People receiving benefits from the US federal government, from Social Security recipients to veterans with pensions, won't have to wait for their checks to arrive in the mail anymore after March 1st. That's when the US Treasury department will be switching its benefits payments system over from paper checks to electronic direct deposit, a change that's been in the works for the past three years.
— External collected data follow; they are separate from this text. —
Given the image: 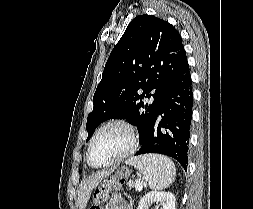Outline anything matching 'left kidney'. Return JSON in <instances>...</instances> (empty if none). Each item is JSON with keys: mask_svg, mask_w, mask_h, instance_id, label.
Returning <instances> with one entry per match:
<instances>
[{"mask_svg": "<svg viewBox=\"0 0 253 209\" xmlns=\"http://www.w3.org/2000/svg\"><path fill=\"white\" fill-rule=\"evenodd\" d=\"M153 204L161 206L160 209H176L175 196L171 192L152 191L147 193L139 202L137 209H149Z\"/></svg>", "mask_w": 253, "mask_h": 209, "instance_id": "obj_1", "label": "left kidney"}]
</instances>
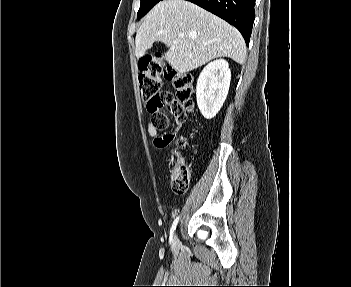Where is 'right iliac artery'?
<instances>
[{
	"mask_svg": "<svg viewBox=\"0 0 351 287\" xmlns=\"http://www.w3.org/2000/svg\"><path fill=\"white\" fill-rule=\"evenodd\" d=\"M178 221H179V216H177L174 221H173V224L171 226V230H170V241H173V237H174V232L176 230V226L178 224Z\"/></svg>",
	"mask_w": 351,
	"mask_h": 287,
	"instance_id": "82829eb1",
	"label": "right iliac artery"
}]
</instances>
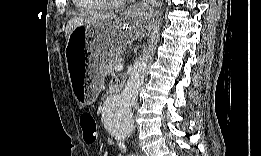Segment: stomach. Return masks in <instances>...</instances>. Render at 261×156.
<instances>
[{"mask_svg": "<svg viewBox=\"0 0 261 156\" xmlns=\"http://www.w3.org/2000/svg\"><path fill=\"white\" fill-rule=\"evenodd\" d=\"M151 15L146 5L138 4L113 22L83 25L71 32L65 55L72 91L80 105L96 100L103 82L100 68L104 61L110 53L139 37ZM82 53L88 54V62L85 68H77L75 61Z\"/></svg>", "mask_w": 261, "mask_h": 156, "instance_id": "1", "label": "stomach"}]
</instances>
the transition will save all taxpayers an estimated $1 billion over the next decade
Aside from avoiding having checks lost or stolen in the mail (as some 440,000 were in 2011), and aside from allowing recipients to use their benefits money sooner, the transition will save all taxpayers an estimated $1 billion over the next decade, according to the Treasury Department. The agency has been urging benefits recipients to provide their bank accounts for direct deposit on its "Go Direct" website. But for all the rest who haven't yet done so, they have the next five days to sign up online here, or the government will automatically mail them a Direct Express MasterCard that will be filled up with future payments and is used exactly like an ATM card. Benefit recipients can choose the card in lieu of direct deposit as well.
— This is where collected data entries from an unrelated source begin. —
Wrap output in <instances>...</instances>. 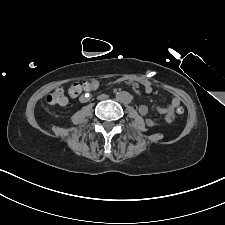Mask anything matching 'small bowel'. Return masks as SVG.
<instances>
[{
  "label": "small bowel",
  "instance_id": "1",
  "mask_svg": "<svg viewBox=\"0 0 225 225\" xmlns=\"http://www.w3.org/2000/svg\"><path fill=\"white\" fill-rule=\"evenodd\" d=\"M93 83V86L90 90L88 91H93L96 90L99 86H100V82L98 80H91ZM143 87L146 93H151L153 88L152 85L149 82H144L143 83ZM89 94L83 95L80 100L81 101H86L87 97ZM181 106V101L180 98L177 95H173L171 103L166 106V107H161V106H157L156 109L160 114V118L159 119H150L148 118L146 120V123L148 126H154L159 120L160 121H164L166 123H172L175 120V111L177 109V107ZM139 113L142 116H146L148 114V107L146 105H140L139 108Z\"/></svg>",
  "mask_w": 225,
  "mask_h": 225
}]
</instances>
Meanwhile, the Treasury Department will automatically keep sending paper checks to those born on or before May 1st, 1921, because many seniors don't have or don't want to use computers to check up on their benefits, as CBS This Morning reports. As beneficial as the switchover will be in the long run, it could provide a short window for scammers to try and trick people into providing them their account numbers or benefits, so CBS is urging people receiving benefits to be on alert for fraudulent phone calls and emails this week.